In the case of non-clothing donations such as furniture, Savers gives charities nothing at all, the AG's office said. In 2013, the practice in Minnesota resulted in $1.16 million not being paid to charities, according to the report.
"All over in written materials it says: 'Every time you donate, we pay local charities,' and they don't, and they admit to us they don't," Swanson told the Star Tribune.
The investigation focused on Minnesota, but Swanson said she has no reason to believe the company's model is different elsewhere. Savers' website says it works with 140 nonprofit charities in the United States, Canada and Australia and that over the past 10 years the company has paid them more than $1.5 billion. No profit data is available for the privately held company.
Others urge direct donations
Savers has 330 stores in the United States, Canada and Australia. The company is owned by two private equity groups, Leonard Green & Partners and TPG, as well as its chairman Thomas Ellison and Savers management.
A company spokeswoman declined to make an executive available for comment. On Monday company spokeswoman Sara Gaugl issued a statement saying Savers is working closely with the AG's office and "remains dedicated to working openly, honestly and transparently with all of our nonprofit partners."

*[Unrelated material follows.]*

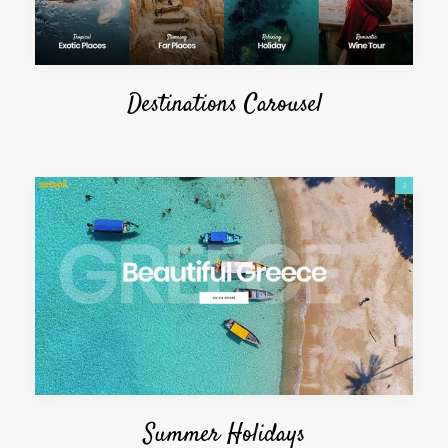
Destinations Carousel
Summer Holidays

The statement continued: "We provide our nonprofit partners in Minnesota a reliable and essential source of funds for the vital work they do in the community, such as furthering medical research, offering support to veterans and their families, and rehabilitation services and care for children and adults with disabilities. Likewise, our retail stores are able to offer low-cost and high-quality merchandise for consumers, strong career tracks and benefits for our more than 650 employees in Minnesota, as well as benefits to the environment through the reuse and recycling of goods."

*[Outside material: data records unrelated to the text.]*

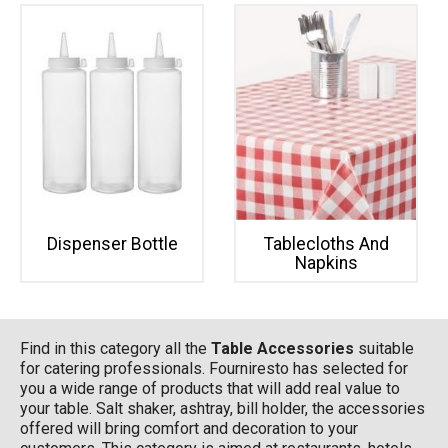
Dispenser Bottle
Tablecloths And
Napkins
Find in this category all the
Table Accessories
suitable
for catering professionals. Fourniresto has selected for
you a wide range of products that will add real value to
your table. Salt shaker, ashtray, bill holder, the accessories
offered will bring comfort and decoration to your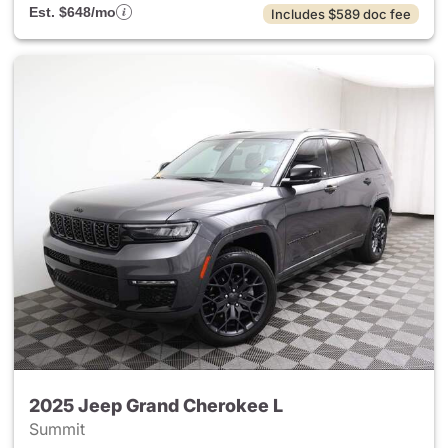
Est. $648/mo
Includes $589 doc fee
2025 Jeep Grand Cherokee L
Summit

Ed Stracke, CEO of True Friends, a charity that works with Savers, said he just received a copy of the report Monday and needs to read it. True Friends is the Annandale-based parent of Camp Courage and Camp Friendship and other camps for people with disabilities.
"We honor the wishes of our donors when it comes to giving," Stracke said.
Laurel Hansen, thrift business director for Arc's Value Village Thrift Stores, said the five Value Village stores in Minnesota are not affiliated with Savers but are part of Arc Greater Twin Cities, a nonprofit that helps people with intellectual and developmental disabilities. When asked about Savers' business model with charities, she said: "It's not the choice that we make."
Hansen urged people to choose a nonprofit and donate directly to it.
"Not only does the donation benefit the charity directly, it also stays in our community and provides community services here," Hansen said.
The report made several compliance recommendations. Savers must register with the state as a professional fundraiser, which means it must file reports with the attorney general's office disclosing the financials of its fundraising campaigns. If Savers is not compensating charities for non-clothing donations, then it should stop soliciting such donations and tell people that those donations are not tax-deductible, it said.
It also instructed the charities to do a better job monitoring donor campaigns. They need to start auditing Apogee's records, which they have not been doing, the report said, and make sure donations aren't commingled.